The Senate budget proposal was doomed largely because it contained a temporary one-cent sales tax increase.
It's similar to Governor Arnold Schwarzenegger's (R-California) tax hike. However, the sales tax would not fall below today's rate after three years like the Governor wanted.
"This the Governor's proposal 'light.' We didn't even like the Governor's proposal," said State Senator Jeff Denham (R-Merced).
Republicans even threw the Democratic presidential nominee's words right back.
"I would have to agree with Senator Barack Obama last night, who said, quote, 'In an economy like this, the last thing we should do is raise taxes on the middle class,'" said State Senator Tom McClintock (R-Thousand Oaks).
When it was clear the budget would be three votes short, a visibly angry Senate president scolded the Republicans for not offering their own proposal on how to close the $15 billion deficit.
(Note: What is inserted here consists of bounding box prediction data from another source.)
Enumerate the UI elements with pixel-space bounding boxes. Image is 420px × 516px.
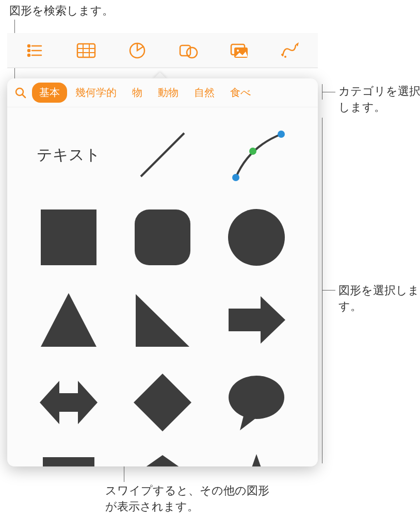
shape-pentagon[interactable] bbox=[131, 453, 195, 466]
callout-swipe-more: スワイプすると、その他の図形が表示されます。 bbox=[105, 483, 281, 515]
shape-rounded-square[interactable] bbox=[131, 205, 195, 269]
search-icon bbox=[14, 87, 27, 99]
svg-marker-35 bbox=[135, 455, 190, 466]
shape-right-triangle[interactable] bbox=[131, 288, 195, 352]
search-button[interactable] bbox=[10, 83, 31, 103]
svg-point-13 bbox=[187, 47, 197, 58]
category-tab-nature[interactable]: 自然 bbox=[187, 83, 222, 103]
category-tabs: 基本 幾何学的 物 動物 自然 食べ bbox=[7, 78, 318, 107]
svg-marker-30 bbox=[229, 296, 285, 344]
category-tab-geometric[interactable]: 幾何学的 bbox=[68, 83, 124, 103]
svg-marker-32 bbox=[134, 374, 191, 431]
callout-select-shape: 図形を選択します。 bbox=[338, 283, 420, 315]
svg-point-0 bbox=[28, 45, 30, 47]
svg-rect-6 bbox=[77, 44, 95, 57]
svg-point-27 bbox=[228, 209, 285, 266]
callout-line bbox=[322, 92, 335, 92]
shape-speech-bubble[interactable] bbox=[224, 370, 288, 434]
list-icon[interactable] bbox=[22, 38, 48, 63]
svg-point-18 bbox=[281, 54, 283, 56]
svg-rect-26 bbox=[135, 209, 190, 265]
svg-rect-25 bbox=[41, 209, 96, 265]
category-tab-animals[interactable]: 動物 bbox=[151, 83, 186, 103]
callout-tick bbox=[322, 118, 322, 463]
callout-line bbox=[322, 290, 335, 291]
callout-select-category: カテゴリを選択します。 bbox=[338, 84, 420, 116]
shapes-grid: テキスト bbox=[7, 107, 318, 466]
shape-diamond[interactable] bbox=[131, 370, 195, 434]
media-icon[interactable] bbox=[227, 38, 252, 63]
shape-square[interactable] bbox=[37, 205, 101, 269]
shape-arrow-right[interactable] bbox=[224, 288, 288, 352]
shape-star[interactable] bbox=[224, 453, 288, 466]
svg-line-21 bbox=[141, 133, 184, 176]
category-tab-food[interactable]: 食べ bbox=[223, 83, 253, 103]
svg-point-16 bbox=[237, 50, 239, 52]
shape-text-label: テキスト bbox=[37, 144, 101, 166]
svg-rect-12 bbox=[180, 45, 190, 56]
svg-point-17 bbox=[284, 56, 286, 58]
callout-search-shapes: 図形を検索します。 bbox=[9, 3, 114, 19]
shape-icon[interactable] bbox=[175, 38, 201, 63]
shape-line[interactable] bbox=[131, 123, 195, 187]
chart-icon[interactable] bbox=[124, 38, 150, 63]
svg-point-33 bbox=[229, 376, 284, 419]
svg-point-24 bbox=[249, 148, 256, 155]
shape-curve[interactable] bbox=[224, 123, 288, 187]
svg-marker-28 bbox=[41, 293, 96, 347]
svg-marker-31 bbox=[40, 381, 98, 424]
table-icon[interactable] bbox=[73, 38, 99, 63]
svg-point-4 bbox=[28, 54, 30, 56]
category-tab-basic[interactable]: 基本 bbox=[32, 83, 67, 103]
svg-line-20 bbox=[22, 94, 25, 98]
svg-point-22 bbox=[232, 174, 239, 181]
shape-circle[interactable] bbox=[224, 205, 288, 269]
shapes-popover: 基本 幾何学的 物 動物 自然 食べ テキスト bbox=[7, 78, 318, 466]
toolbar bbox=[7, 33, 318, 68]
svg-marker-29 bbox=[136, 294, 189, 347]
category-tab-objects[interactable]: 物 bbox=[125, 83, 150, 103]
svg-point-23 bbox=[278, 131, 285, 138]
svg-point-2 bbox=[28, 50, 30, 52]
shape-triangle[interactable] bbox=[37, 288, 101, 352]
shape-banner[interactable] bbox=[37, 453, 101, 466]
callout-tick bbox=[322, 84, 322, 100]
shape-double-arrow[interactable] bbox=[37, 370, 101, 434]
svg-marker-36 bbox=[227, 454, 286, 466]
draw-icon[interactable] bbox=[278, 38, 303, 63]
shape-text[interactable]: テキスト bbox=[37, 123, 101, 187]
"I don't know any kind of negotiation where you say, 'Hey, let's talk, but we're not willing to talk about the following things.' If you went to a marriage counselor, and you weren't willing to talk about my anger, how in the hell are you going to get anywhere?" said State Senate President Pro Tem Don Perata (D-Oakland).
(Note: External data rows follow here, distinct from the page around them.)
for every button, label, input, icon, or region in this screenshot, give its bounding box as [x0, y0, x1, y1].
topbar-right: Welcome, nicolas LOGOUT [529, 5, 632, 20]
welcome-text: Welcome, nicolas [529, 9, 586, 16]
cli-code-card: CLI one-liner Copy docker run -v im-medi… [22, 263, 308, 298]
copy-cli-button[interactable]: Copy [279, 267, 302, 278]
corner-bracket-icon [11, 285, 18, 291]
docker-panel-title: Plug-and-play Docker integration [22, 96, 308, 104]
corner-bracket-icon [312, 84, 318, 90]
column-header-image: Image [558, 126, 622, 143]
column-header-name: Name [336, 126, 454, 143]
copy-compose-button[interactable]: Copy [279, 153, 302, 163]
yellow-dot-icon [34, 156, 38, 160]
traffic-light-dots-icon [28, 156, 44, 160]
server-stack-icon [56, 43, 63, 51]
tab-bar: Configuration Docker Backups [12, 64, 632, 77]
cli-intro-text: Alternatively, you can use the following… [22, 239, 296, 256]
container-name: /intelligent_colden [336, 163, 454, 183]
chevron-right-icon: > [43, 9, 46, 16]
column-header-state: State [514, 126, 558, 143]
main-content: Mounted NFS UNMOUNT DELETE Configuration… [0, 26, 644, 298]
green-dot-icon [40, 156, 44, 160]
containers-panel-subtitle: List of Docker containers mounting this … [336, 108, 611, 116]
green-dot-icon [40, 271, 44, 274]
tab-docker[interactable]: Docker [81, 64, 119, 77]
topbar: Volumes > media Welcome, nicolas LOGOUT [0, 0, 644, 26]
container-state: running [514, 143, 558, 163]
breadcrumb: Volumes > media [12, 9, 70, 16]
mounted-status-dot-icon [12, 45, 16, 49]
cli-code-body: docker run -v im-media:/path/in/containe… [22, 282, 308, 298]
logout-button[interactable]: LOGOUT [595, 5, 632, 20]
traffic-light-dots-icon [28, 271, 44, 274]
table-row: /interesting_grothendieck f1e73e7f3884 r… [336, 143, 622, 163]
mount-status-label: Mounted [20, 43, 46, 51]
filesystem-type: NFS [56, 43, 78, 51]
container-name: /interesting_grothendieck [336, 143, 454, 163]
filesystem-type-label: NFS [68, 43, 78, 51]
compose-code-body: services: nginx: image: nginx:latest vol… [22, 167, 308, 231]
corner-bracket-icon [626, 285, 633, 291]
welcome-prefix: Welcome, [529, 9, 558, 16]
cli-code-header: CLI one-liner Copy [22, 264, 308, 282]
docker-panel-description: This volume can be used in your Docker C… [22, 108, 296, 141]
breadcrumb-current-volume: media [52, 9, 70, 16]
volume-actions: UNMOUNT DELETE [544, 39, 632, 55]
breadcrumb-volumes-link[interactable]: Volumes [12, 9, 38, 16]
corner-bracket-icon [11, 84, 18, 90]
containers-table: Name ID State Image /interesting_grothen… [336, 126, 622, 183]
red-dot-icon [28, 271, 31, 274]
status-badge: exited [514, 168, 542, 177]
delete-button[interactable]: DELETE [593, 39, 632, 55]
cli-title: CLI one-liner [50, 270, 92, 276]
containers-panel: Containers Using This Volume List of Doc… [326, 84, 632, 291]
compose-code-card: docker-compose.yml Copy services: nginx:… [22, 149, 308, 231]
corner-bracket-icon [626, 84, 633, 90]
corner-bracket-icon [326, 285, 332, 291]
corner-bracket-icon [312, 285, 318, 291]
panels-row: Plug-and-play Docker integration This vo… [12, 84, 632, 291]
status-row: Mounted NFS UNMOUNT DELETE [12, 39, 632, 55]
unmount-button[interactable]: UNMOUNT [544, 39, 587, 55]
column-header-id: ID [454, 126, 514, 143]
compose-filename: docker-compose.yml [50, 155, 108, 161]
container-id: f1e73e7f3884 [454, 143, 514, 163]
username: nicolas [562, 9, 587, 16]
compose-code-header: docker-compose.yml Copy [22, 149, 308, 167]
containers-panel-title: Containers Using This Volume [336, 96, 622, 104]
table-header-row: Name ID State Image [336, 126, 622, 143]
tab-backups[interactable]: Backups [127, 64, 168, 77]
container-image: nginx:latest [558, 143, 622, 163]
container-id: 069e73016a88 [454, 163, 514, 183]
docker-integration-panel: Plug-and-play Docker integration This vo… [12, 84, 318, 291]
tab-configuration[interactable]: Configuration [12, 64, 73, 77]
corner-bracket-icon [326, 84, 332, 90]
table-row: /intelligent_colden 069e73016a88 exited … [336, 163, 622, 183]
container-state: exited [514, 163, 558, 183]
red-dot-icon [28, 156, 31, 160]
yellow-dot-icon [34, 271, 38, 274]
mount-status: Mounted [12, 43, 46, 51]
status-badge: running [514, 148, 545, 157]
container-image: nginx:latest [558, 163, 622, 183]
The Republican Presidential Convention is next week, and with no budget deal close at hand, some lawmakers may go. Senator Abe Maldonado is scheduled to speak at the convention.
As California closes in on the latest state budget ever, it cannot pay Cal-Grant student financial aid, special education programs, trial courts, vendors and Medi-Cal providers.
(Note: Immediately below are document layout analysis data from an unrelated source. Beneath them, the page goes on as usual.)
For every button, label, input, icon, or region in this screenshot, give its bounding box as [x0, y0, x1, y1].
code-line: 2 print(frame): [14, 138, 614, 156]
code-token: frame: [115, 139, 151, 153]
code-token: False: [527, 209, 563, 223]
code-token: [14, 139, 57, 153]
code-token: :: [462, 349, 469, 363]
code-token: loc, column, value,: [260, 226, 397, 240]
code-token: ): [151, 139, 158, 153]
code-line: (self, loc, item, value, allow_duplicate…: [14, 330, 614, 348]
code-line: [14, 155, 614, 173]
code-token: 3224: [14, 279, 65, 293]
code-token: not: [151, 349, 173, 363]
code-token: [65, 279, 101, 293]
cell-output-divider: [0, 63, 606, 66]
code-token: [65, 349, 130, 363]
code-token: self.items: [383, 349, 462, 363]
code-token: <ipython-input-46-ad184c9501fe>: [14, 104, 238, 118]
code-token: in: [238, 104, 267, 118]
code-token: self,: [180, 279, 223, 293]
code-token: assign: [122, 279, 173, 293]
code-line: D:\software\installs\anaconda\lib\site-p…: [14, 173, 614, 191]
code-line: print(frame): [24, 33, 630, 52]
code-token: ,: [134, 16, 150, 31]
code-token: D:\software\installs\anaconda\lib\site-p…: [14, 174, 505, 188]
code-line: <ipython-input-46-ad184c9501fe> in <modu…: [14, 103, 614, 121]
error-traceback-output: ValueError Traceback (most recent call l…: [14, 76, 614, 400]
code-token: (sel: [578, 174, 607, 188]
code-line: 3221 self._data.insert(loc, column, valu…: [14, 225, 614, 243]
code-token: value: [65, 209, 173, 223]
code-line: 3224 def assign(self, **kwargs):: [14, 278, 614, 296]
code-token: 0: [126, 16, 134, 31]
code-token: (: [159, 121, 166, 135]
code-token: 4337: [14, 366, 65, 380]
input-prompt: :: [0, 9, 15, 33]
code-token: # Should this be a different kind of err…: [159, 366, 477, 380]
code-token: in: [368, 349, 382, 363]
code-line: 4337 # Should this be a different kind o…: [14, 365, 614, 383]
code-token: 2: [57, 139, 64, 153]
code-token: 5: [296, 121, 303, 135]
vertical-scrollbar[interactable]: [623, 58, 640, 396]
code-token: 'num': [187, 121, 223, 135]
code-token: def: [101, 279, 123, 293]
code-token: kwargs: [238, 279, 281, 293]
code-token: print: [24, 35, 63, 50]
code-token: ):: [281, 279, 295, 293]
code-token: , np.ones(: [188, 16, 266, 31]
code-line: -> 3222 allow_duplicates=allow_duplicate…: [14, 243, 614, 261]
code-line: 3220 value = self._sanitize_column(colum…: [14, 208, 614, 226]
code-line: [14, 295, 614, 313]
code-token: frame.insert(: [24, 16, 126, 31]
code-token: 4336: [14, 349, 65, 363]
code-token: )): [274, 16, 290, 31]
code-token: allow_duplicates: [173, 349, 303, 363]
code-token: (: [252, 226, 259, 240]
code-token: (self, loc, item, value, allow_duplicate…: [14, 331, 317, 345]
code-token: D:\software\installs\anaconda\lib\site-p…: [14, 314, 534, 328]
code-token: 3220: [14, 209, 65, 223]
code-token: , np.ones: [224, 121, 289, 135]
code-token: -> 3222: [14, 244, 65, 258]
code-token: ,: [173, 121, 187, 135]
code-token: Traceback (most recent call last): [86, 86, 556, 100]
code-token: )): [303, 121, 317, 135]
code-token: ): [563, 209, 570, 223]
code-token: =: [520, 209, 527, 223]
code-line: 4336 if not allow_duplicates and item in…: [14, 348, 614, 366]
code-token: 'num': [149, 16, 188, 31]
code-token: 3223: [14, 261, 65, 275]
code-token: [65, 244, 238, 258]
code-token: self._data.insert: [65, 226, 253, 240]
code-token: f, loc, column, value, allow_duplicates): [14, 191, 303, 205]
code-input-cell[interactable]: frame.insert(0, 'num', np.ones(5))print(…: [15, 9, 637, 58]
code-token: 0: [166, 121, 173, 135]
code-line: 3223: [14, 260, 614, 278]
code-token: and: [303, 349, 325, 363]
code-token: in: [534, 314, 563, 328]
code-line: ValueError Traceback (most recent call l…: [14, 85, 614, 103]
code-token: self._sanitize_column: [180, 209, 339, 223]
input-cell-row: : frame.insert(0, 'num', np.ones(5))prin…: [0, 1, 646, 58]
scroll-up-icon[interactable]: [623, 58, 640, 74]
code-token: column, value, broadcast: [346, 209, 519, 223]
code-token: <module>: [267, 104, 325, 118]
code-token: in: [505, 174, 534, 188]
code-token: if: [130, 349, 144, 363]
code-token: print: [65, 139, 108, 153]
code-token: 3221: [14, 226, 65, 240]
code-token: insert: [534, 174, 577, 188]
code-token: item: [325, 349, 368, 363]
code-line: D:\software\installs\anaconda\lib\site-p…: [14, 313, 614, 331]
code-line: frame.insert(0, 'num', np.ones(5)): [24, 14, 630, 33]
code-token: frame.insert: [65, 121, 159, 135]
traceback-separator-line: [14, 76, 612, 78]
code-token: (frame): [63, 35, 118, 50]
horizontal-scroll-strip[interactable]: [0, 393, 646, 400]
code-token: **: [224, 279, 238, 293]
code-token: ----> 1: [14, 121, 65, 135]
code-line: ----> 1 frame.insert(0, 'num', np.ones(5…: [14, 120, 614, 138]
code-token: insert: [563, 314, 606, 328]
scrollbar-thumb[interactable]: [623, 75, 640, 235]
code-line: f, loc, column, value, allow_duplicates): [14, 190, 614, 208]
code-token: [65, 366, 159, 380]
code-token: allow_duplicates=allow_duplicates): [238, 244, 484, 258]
The Robertson Adult Day Care Center is at wits' end waiting for state funding.
"We're tired of waiting. It's frustrating. We're running out of money. We can't keep our doors open much longer," said adult day care provider Jim MacDonald.
The latest vote shows the Senate needs three Republicans to crossover in order to pass the budget.
Orange County Democrat Lou Correa ran on a no-taxes platform. He abstained from voting on Friday.